Child of Light is exactly what the creators at Ubisoft Montreal intended it to be. It is a beautiful piece of gaming, with amazing visuals courtesy of the UbiArt engine, a soundtrack that can only be described as haunting, and the storybook tale of a young girl named Aurora, trying to return to her father, an Austrian Duke. The land of Lemuria, where Aurora finds herself, is fantastical and a blast to explore, and all of the dialogue in the land is completely in poetic verse. Every RPGFan who has even a little bit of childlike wonder left in them should definitely take the game for a spin. But beware, a fairy tale story is just that: a fairy tale. Don’t expect epic character development or combat.

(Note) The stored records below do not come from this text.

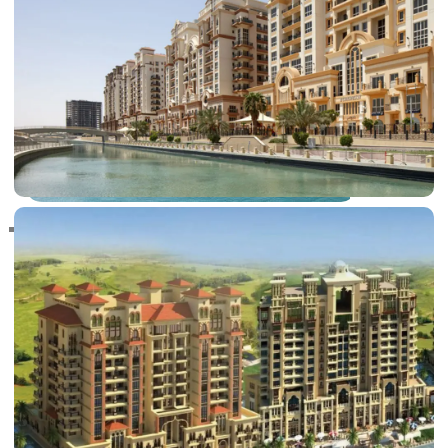
RAS AL KHAIMAH
COMMUNITIES
TRENDING COMMUNITIES & AREAS
BY DAMAC
DAMAC ISLANDS 2
DAMAC RIVERSIDE
DAMAC HILLS 2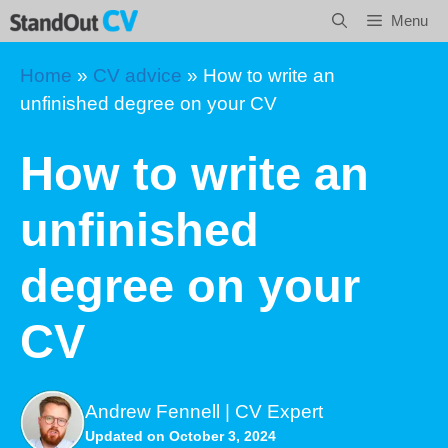
Skip
Menu
to
content
Home
»
CV advice
»
How to write an
unfinished degree on your CV
How to write an
unfinished
degree on your
CV
Andrew Fennell | CV Expert
Updated on October 3, 2024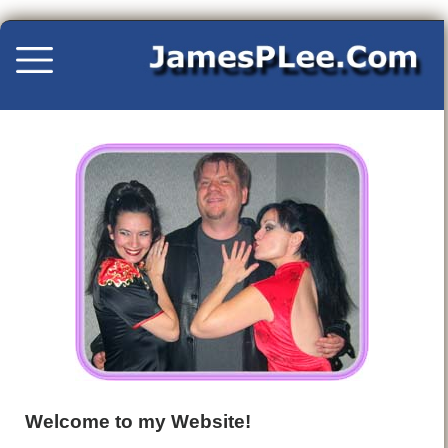
Welcome to my Website!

That being said, Child of Light doesn’t need to be epic to succeed. Aurora’s journey is one of simplicity; she does not wish to defeat a great evil, nor fight for a crown — she simply wants to see her father again. To do so, she must rescue the moon, sun, and stars — apropos goals for this type of adventure. Throughout her journey, she meets plenty of allies who fit the fairy tale mold; a circus performer looking to join her troupe and an anthropomorphic archer mouse who wishes only for the heart of his beloved are some of the first to join the party. Each and every character speaks in a rhyming verse, and while this is certainly engaging to read, I can’t help but think that some of the lack of character development comes from the unique structure. While all of the characters have their moments, many seem to lack depth beyond simple quips that carry the meter.
Still, this young girl’s journey is one that is worthwhile, and it’s backed by some of the best 2D visuals I’ve ever seen combined with a brilliant score. To say that Ubisoft Montreal has created a visual masterpiece wouldn’t be hyperbolic; the watercolor-like portraits and sweeping vistas are complemented by a strong artistic vision. Environments like dark forests and the innards of a giant golem kept me exploring, something I don’t often do in RPGs, but I wanted to see what I could do around every corner. Each place Aurora visited made me sit up and listen to the music, something that I so rarely do. I hope Ubisoft releases a stand-alone soundtrack, because I would be the first in line to purchase it.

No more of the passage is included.